Task instructions
In the entries below, begin at the line with "Annual Report" and stop after the line with "nothing more. The"; output those lines exactly and omit the pictures.

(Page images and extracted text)
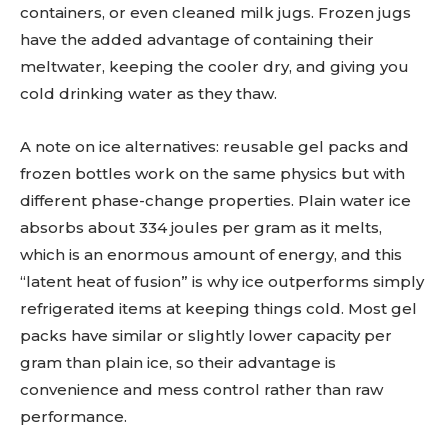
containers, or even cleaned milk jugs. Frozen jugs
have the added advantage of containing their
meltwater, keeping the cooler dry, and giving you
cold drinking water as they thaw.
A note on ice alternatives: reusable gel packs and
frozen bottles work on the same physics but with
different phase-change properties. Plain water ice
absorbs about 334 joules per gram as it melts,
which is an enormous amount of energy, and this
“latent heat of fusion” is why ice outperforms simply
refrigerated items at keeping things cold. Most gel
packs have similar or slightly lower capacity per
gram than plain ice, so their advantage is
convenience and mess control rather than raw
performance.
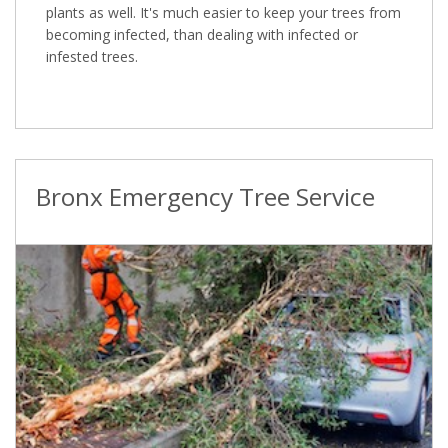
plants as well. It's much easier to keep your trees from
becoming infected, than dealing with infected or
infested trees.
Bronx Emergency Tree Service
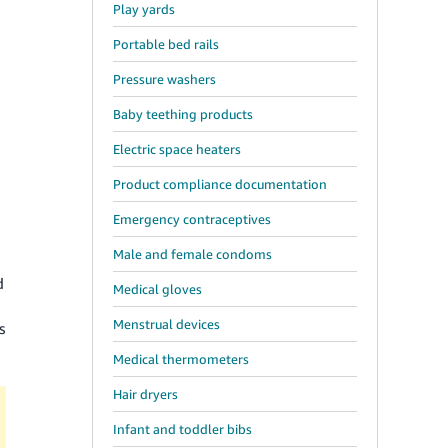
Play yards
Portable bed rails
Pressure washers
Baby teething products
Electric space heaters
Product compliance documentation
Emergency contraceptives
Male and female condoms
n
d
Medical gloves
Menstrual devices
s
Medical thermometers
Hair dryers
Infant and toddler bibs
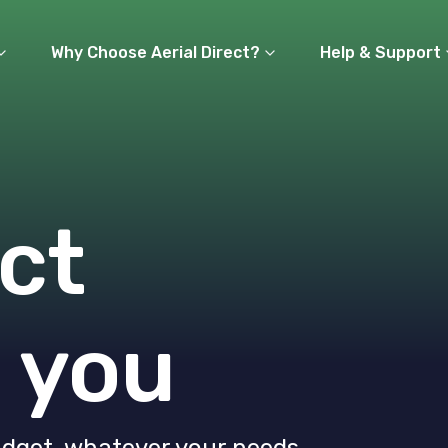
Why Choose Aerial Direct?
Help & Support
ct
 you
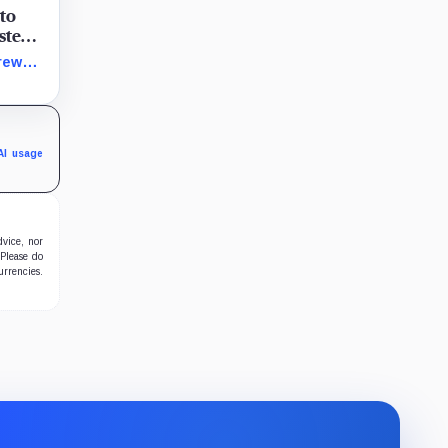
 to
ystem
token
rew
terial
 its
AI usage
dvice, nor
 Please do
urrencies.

==

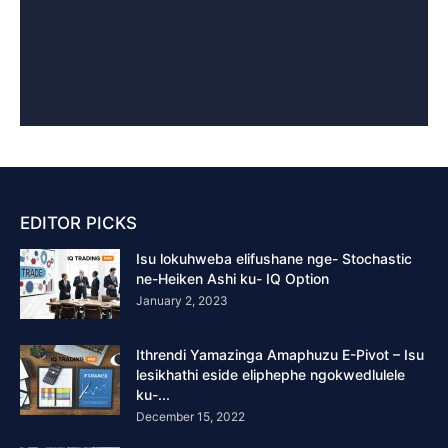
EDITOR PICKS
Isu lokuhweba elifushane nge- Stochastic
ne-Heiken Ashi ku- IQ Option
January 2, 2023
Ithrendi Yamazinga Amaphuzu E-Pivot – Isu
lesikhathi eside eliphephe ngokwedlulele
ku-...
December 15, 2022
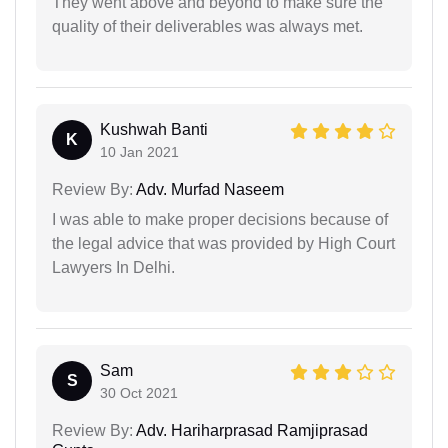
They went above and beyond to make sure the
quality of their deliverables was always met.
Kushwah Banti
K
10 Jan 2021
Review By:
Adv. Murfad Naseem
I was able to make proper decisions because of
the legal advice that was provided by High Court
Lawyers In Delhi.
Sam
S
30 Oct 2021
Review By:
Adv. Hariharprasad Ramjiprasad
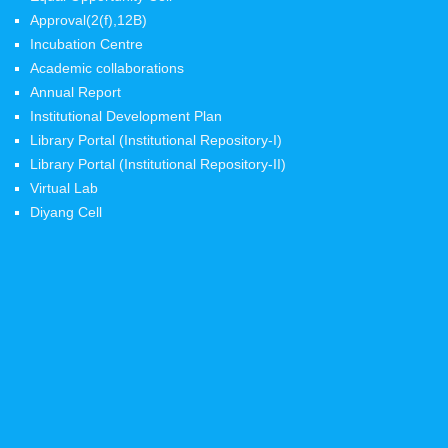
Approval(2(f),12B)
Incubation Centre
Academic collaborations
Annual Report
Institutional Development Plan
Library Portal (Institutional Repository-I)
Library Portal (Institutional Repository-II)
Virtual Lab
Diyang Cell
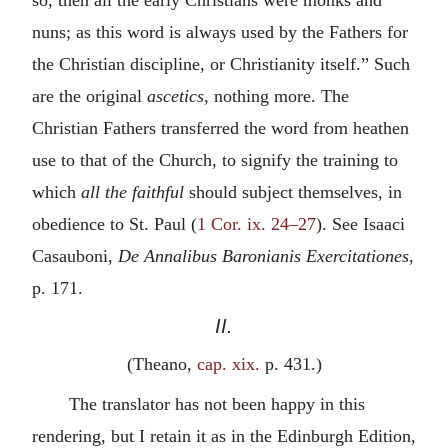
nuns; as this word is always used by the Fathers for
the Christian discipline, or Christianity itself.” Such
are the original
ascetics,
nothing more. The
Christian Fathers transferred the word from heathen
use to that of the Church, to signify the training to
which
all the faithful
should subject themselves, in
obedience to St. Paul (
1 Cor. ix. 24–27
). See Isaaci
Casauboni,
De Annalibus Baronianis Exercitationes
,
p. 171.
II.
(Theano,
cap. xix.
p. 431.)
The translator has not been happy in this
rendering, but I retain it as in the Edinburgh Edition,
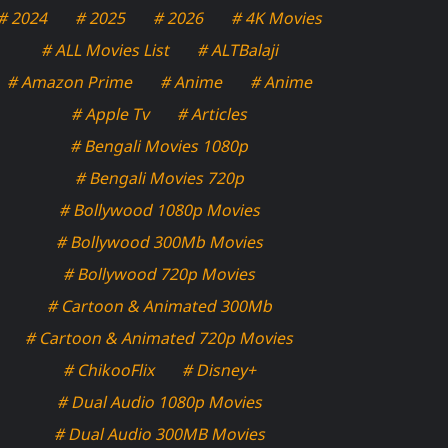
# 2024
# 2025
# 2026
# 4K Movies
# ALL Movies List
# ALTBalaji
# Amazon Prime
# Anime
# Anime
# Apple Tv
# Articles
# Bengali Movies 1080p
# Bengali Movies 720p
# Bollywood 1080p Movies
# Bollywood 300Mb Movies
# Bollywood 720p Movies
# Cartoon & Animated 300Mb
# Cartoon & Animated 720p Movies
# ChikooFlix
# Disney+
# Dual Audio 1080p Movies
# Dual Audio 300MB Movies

Exercise output
Annual Report
Institutional Development Plan
Library Portal (Institutional Repository-I)
Library Portal (Institutional Repository-II)
Virtual Lab
Diyang Cell
nuns; as this word is always used by the Fathers for
the Christian discipline, or Christianity itself.” Such
are the original
ascetics,
nothing more. The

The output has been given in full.